The 2% who sit must be good swimmers.

Then there are the unintended consequences of all these points of view. Particularly among those who cover the seat with tissue. There seems a common, if not widespread, belief that no less than five layers of TP are sufficient to protect one’s backside from the germs on the seat. Moreover, that one should not even risk the possibility of direct contact between the porcelain and the back of one’s calves.

I look for a clean stall–typically the first one since most people automatically skip it, it’s usually the cleanest. Next, I’ll choose a seat with minor dribblage-- it cleans up easily with a small wad of TP. Then on to the desperate stage of the one with dark spot(s) on the seat; That’s the time I start looking for seat liners, hover, or another restroom.

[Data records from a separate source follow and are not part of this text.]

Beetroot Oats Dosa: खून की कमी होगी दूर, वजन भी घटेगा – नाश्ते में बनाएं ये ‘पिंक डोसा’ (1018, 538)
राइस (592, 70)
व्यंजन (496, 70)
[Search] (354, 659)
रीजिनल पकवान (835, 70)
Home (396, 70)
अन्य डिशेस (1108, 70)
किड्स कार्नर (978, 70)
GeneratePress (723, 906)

Which leads back to my point: all too often a toilet will look like a band of teens TP’d it with streams of TP going every which way and extending to the floor where it starts absorbing liquids.

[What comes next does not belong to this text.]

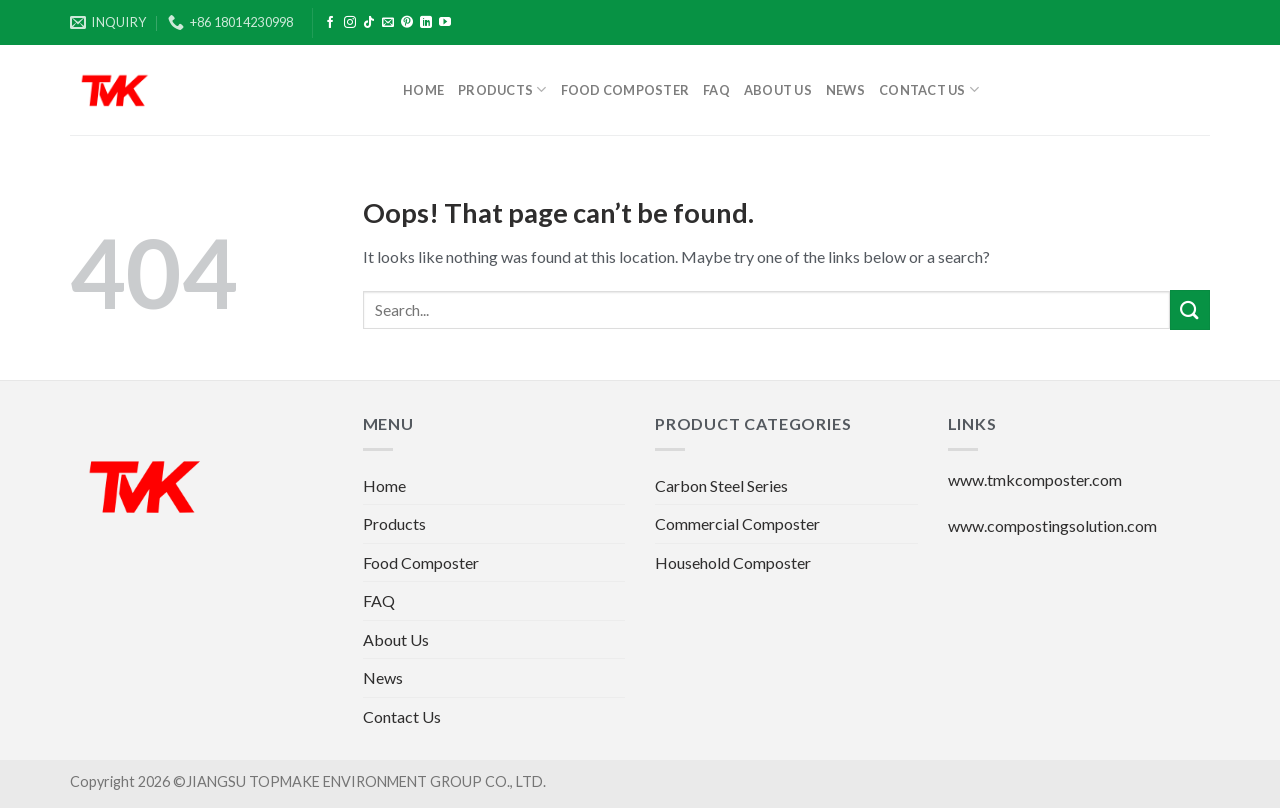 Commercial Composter (737, 523)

It’s sad that someone that paranoid couldn’t at least be considerate enough to at least clean-up after using up their very own mega-industrial roll of TP, or perhaps they tried and it’s clogged the commode causing even more liquids and sh-stuff to spill onto the floor, spreading germs and oh such lovely odors all over the place. Leaving me with my knees crossed and hopping to my car to “go” somewhere else while trying not to retch. And I really pity the poor soul making $8/hr who actually has to clean up all that mess everyday.

Perhaps this explains why the ‘women’s room’ was always so nasty when I was the poor janitor 30 years ago. Of course, then, minimum wage was $3.65, not the current nearly $8 you mention.

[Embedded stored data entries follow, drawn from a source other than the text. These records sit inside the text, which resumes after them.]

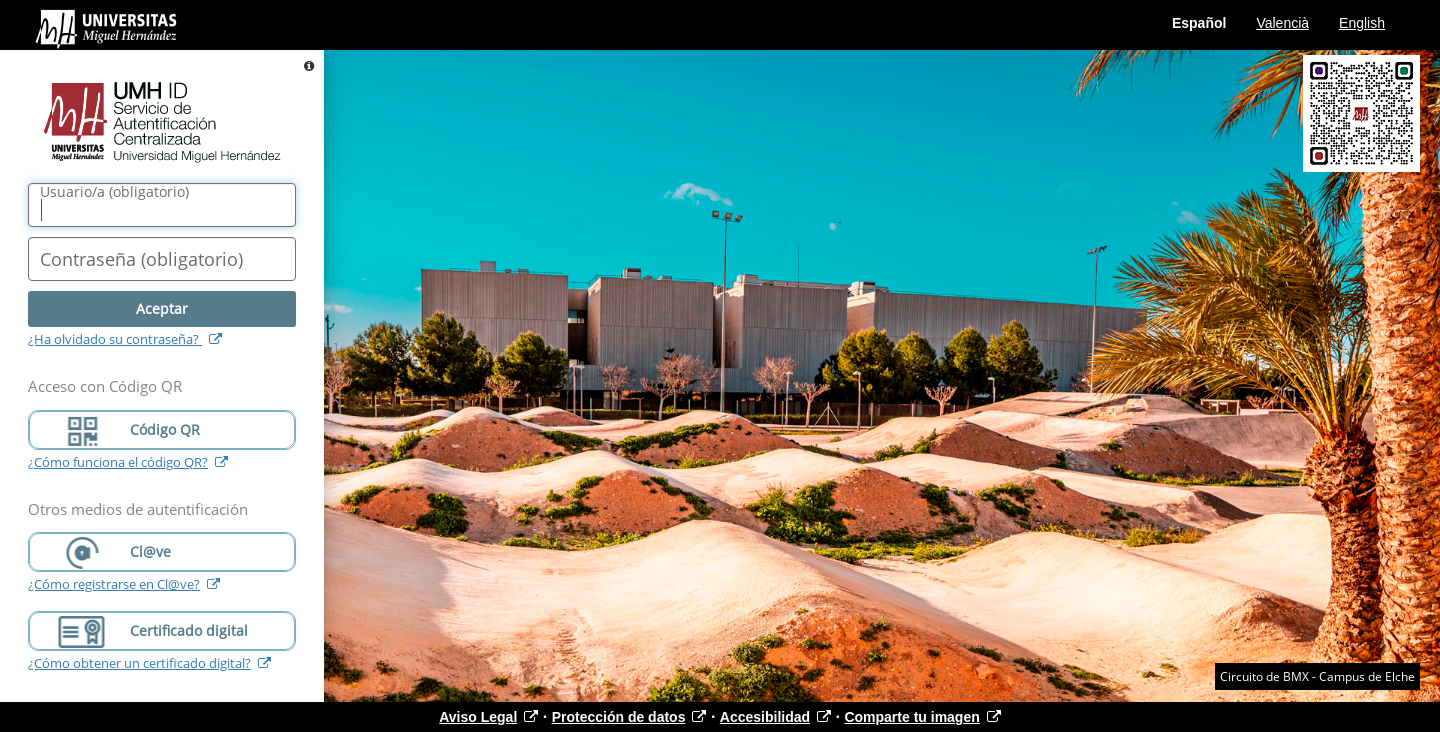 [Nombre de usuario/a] (162, 205)
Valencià (1282, 23)
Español (1199, 23)
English (1362, 23)
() (114, 192)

The women’s room in the office (with only 2 women) I cleaned was usually***** much nastier than the men’s room out on the factory floor, with dozens of men using it. I bet those two hated each other.

*****except when it wasn’t. Sometimes a guy would have the shits and spray all over everything. They didn’t clean up after themselves, either. After all, there I was making 3 and change an hour to do it for their 20 an hour lordships.

I have a word for public toilet seat hovering: Lavitate, a contraction of Lavatory and Levitate.

There do exist “half and half” toilets, common in India. The bowl is a bit lower than a standard sitter, on either side the bowl widens to footrests on the top, and there is still a toilet seat lid you can flip down on top of the footrests.